Taking the listing below, restate word for word each line from the line with "withdrew into itself" to the line with "going up 12-7.", ends included, and stop there.

# # # # # # #

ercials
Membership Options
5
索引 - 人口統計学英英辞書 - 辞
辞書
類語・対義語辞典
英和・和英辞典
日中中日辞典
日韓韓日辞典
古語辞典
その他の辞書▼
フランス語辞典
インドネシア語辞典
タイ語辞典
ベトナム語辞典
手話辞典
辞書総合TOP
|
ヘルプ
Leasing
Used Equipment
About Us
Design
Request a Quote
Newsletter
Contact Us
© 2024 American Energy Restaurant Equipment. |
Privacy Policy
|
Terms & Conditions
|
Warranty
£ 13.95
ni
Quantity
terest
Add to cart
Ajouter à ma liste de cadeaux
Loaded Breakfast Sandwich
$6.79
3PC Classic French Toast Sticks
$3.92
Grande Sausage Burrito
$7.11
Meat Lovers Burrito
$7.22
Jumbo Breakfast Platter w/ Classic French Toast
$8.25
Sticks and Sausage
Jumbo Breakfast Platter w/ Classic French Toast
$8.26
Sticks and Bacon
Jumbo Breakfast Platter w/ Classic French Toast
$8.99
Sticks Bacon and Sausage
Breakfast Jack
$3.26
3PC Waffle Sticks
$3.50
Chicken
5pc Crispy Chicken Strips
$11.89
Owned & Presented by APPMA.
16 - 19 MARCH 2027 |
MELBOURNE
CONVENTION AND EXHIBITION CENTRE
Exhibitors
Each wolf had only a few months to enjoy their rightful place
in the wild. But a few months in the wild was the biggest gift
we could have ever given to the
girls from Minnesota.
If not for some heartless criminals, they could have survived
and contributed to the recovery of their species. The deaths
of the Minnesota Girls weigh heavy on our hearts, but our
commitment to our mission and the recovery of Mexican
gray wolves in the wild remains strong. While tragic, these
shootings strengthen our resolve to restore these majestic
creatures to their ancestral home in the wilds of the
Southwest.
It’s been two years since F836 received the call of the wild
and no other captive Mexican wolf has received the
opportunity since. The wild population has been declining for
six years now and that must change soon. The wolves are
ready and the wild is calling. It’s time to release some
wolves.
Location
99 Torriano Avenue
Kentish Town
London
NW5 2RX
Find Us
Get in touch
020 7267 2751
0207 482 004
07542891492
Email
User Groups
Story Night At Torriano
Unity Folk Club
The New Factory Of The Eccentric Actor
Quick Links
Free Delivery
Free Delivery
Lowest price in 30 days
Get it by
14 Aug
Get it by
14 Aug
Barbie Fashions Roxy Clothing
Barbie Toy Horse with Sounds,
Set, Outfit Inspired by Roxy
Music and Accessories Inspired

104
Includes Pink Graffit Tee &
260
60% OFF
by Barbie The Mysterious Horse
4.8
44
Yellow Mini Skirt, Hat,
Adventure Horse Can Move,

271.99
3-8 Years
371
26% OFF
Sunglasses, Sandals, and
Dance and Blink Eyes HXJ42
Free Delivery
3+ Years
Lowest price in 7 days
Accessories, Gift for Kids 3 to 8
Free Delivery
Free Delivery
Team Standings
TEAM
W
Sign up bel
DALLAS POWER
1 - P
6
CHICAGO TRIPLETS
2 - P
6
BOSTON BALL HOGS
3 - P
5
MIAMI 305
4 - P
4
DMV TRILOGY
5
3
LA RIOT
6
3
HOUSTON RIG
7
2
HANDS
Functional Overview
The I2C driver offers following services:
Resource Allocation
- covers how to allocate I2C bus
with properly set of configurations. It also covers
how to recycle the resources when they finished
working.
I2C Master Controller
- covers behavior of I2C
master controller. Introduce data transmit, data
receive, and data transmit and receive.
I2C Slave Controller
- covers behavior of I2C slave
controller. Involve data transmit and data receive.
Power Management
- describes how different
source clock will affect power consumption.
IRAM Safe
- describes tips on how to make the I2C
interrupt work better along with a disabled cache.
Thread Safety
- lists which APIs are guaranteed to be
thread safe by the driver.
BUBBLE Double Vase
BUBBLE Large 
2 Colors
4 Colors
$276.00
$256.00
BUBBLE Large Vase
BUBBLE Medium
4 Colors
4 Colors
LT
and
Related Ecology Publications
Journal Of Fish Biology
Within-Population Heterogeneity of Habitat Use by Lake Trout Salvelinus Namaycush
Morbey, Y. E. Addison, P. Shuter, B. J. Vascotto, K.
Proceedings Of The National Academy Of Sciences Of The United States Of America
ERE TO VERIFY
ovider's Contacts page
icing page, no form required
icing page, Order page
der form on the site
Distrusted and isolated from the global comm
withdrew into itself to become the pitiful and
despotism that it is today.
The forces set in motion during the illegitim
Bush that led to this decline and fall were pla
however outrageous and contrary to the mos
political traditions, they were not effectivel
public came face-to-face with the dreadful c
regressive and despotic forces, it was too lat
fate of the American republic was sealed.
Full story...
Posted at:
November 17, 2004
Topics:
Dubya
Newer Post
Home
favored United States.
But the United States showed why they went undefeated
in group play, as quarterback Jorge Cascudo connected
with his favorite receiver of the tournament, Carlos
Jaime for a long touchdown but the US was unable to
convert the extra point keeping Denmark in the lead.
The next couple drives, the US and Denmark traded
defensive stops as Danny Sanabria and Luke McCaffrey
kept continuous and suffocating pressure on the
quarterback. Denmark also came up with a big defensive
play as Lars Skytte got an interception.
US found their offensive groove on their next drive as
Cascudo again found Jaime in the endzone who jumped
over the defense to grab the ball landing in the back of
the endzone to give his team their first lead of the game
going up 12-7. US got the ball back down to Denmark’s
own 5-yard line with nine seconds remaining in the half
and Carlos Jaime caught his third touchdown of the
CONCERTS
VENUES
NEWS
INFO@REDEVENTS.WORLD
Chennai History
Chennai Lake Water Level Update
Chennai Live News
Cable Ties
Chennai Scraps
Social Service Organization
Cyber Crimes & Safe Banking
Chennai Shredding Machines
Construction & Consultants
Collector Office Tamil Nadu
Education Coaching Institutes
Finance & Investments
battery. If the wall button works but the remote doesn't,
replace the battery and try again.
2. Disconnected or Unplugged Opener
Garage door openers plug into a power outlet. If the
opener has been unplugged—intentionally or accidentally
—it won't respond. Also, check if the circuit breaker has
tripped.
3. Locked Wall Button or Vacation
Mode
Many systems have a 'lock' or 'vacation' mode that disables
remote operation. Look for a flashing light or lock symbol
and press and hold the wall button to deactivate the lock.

# # # # # # #

**WORKED SOLUTION**.
withdrew into itself to become the pitiful and
despotism that it is today.
The forces set in motion during the illegitim
Bush that led to this decline and fall were pla
however outrageous and contrary to the mos
political traditions, they were not effectivel
public came face-to-face with the dreadful c
regressive and despotic forces, it was too lat
fate of the American republic was sealed.
Full story...
Posted at:
November 17, 2004
Topics:
Dubya
Newer Post
Home
favored United States.
But the United States showed why they went undefeated
in group play, as quarterback Jorge Cascudo connected
with his favorite receiver of the tournament, Carlos
Jaime for a long touchdown but the US was unable to
convert the extra point keeping Denmark in the lead.
The next couple drives, the US and Denmark traded
defensive stops as Danny Sanabria and Luke McCaffrey
kept continuous and suffocating pressure on the
quarterback. Denmark also came up with a big defensive
play as Lars Skytte got an interception.
US found their offensive groove on their next drive as
Cascudo again found Jaime in the endzone who jumped
over the defense to grab the ball landing in the back of
the endzone to give his team their first lead of the game
going up 12-7. US got the ball back down to Denmark’s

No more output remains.